Congratulations to both winners!! Your Puppers are Awesome!!!!


----------



## davebeech (Feb 11, 2006)

congratulations to both of you. Brilliant pics !!


----------



## Carsonsdaddy (Nov 1, 2006)

Congrats to both!! Excellent pics!!


----------



## BeauShel (May 20, 2007)

Excellent pictures of both of the furbabies. Congratulations.


----------



## sharlin (Feb 26, 2007)

Wonderful pictures of Goldens doing what they love, running and being goofy!! Congratulations.


----------



## Joe (Apr 9, 2005)

Congratulations to both winners, these photos are simply amazing.
Let me tell you, our calendar will be something 
Rick, just wanted to ask you, do you store larger versions (from each month) of these photos anywhere?


----------



## RickGibbs (Dec 16, 2005)

Joe said:


> Rick, just wanted to ask you, do you store larger versions (from each month) of these photos anywhere?
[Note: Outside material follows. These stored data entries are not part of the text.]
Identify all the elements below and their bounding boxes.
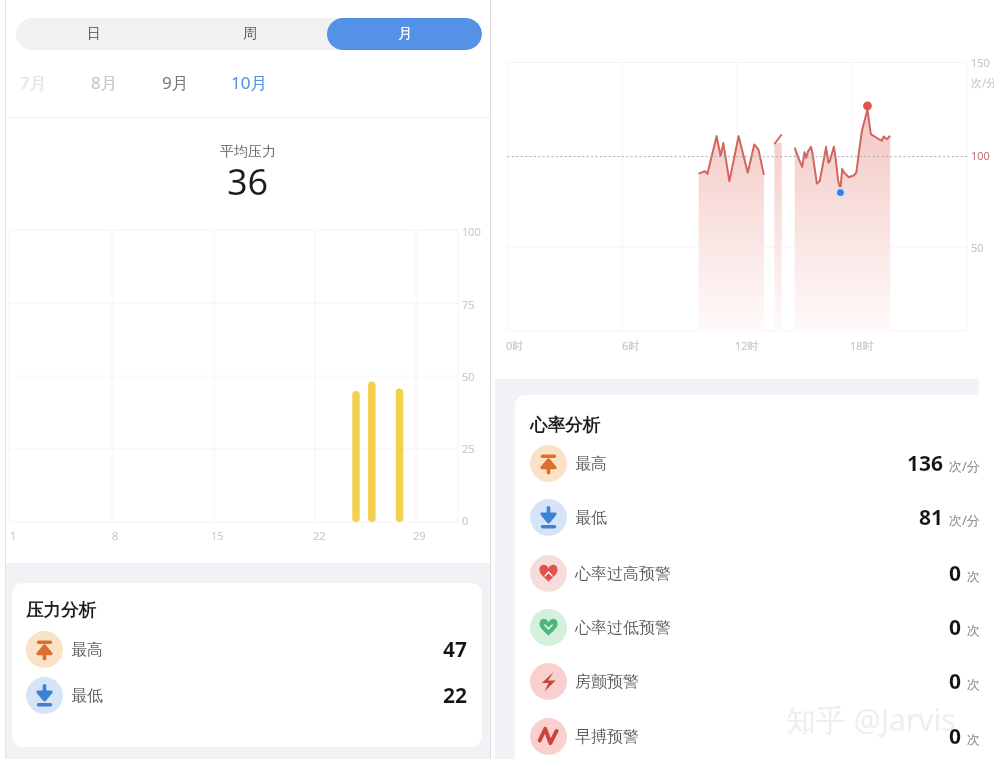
staticText: 136: [907, 449, 944, 478]
button[interactable]: 心率过低预警: [515, 609, 989, 646]
staticText: 0: [949, 667, 962, 696]
staticText: 最高: [575, 454, 607, 474]
staticText: 18时: [850, 338, 874, 353]
staticText: 15: [211, 528, 224, 543]
staticText: 最低: [71, 686, 103, 706]
staticText: 25: [462, 441, 475, 456]
staticText: 100: [971, 148, 990, 163]
staticText: 次/分: [949, 511, 980, 529]
staticText: 0: [949, 613, 962, 642]
staticText: 次: [967, 568, 980, 584]
staticText: 次: [967, 731, 980, 747]
staticText: 7月: [20, 71, 47, 94]
staticText: 75: [462, 297, 475, 312]
staticText: 22: [443, 681, 468, 710]
button[interactable]: 8月: [69, 62, 139, 102]
staticText: 12时: [735, 338, 759, 353]
button[interactable]: 心率过高预警: [515, 555, 989, 592]
staticText: 50: [971, 240, 984, 255]
staticText: 9月: [162, 71, 189, 94]
button[interactable]: 最低: [515, 499, 989, 536]
button[interactable]: 最高: [515, 445, 989, 482]
staticText: 早搏预警: [575, 727, 639, 747]
staticText: 知乎 @Jarvis: [786, 699, 956, 740]
button[interactable]: 月: [327, 18, 482, 50]
staticText: 心率分析: [530, 414, 600, 436]
button[interactable]: 最低: [12, 677, 482, 714]
staticText: 房颤预警: [575, 672, 639, 692]
staticText: 100: [462, 224, 481, 239]
staticText: 压力分析: [26, 599, 96, 621]
button[interactable]: 早搏预警: [515, 718, 989, 755]
staticText: 10月: [231, 71, 268, 94]
button[interactable]: 周: [172, 18, 327, 50]
button[interactable]: 10月: [214, 62, 284, 102]
staticText: 0: [949, 722, 962, 751]
button[interactable]: 最高: [12, 631, 482, 668]
staticText: 8月: [91, 71, 118, 94]
staticText: 日: [87, 25, 101, 43]
staticText: 平均压力: [220, 143, 276, 161]
staticText: 29: [413, 528, 426, 543]
staticText: 50: [462, 369, 475, 384]
staticText: 22: [313, 528, 326, 543]
staticText: 8: [112, 528, 119, 543]
staticText: 心率过高预警: [575, 564, 671, 584]
staticText: 36: [227, 157, 269, 206]
staticText: 0时: [506, 338, 524, 353]
staticText: 6时: [622, 338, 640, 353]
staticText: 心率过低预警: [575, 618, 671, 638]
button[interactable]: 房颤预警: [515, 663, 989, 700]
staticText: 次/分: [949, 457, 980, 475]
staticText: 最高: [71, 640, 103, 660]
staticText: 周: [243, 25, 257, 43]
staticText: 次: [967, 676, 980, 692]
staticText: 150: [971, 55, 990, 70]
staticText: 月: [398, 25, 412, 43]
staticText: 最低: [575, 508, 607, 528]
button[interactable]: 9月: [140, 62, 210, 102]
staticText: 0: [462, 513, 469, 528]
staticText: 次: [967, 622, 980, 638]
button[interactable]: 7月: [0, 62, 68, 102]
staticText: 1: [10, 528, 17, 543]
staticText: 次/分: [971, 75, 994, 90]
staticText: 81: [919, 503, 944, 532]
staticText: 0: [949, 559, 962, 588]
button[interactable]: 日: [16, 18, 172, 50]
staticText: 47: [443, 635, 468, 664]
I do keep the original size that is sent to me.....some of them are larger...some are not...


----------



## Booker (Nov 14, 2006)

Fantastic pictures, both of them! Congratulations to you both.


----------



## TheHooch (May 9, 2007)

Couple of GReat shots there. It never fails me to see the photos peope get of their dogs on this board.

Hooch


----------



## cubbysan (Mar 13, 2007)

Congratulations! Those are absolutely great pictures.


----------



## mybuddy (Mar 2, 2007)

WOW...those are both excellent choices! Well done!!


----------



## Dino (Jun 24, 2007)

Just fabulous! Congrats!!!!


----------



## jessme7 (May 29, 2006)

The exact two I voted for. Congrats to both...awsome pics!!!


----------



## KatzNK9 (Feb 27, 2007)

Congratulations! Very worthy (and gorgeous) winners.


----------



## welshgold (Feb 27, 2007)

Thanks to all who voted for our Gracie (and her stick)!!!! there were some great Golden photographs in this contest - my favourites were Kai and the one where a puppy was looking down into a paddling pool - brilliant!!!!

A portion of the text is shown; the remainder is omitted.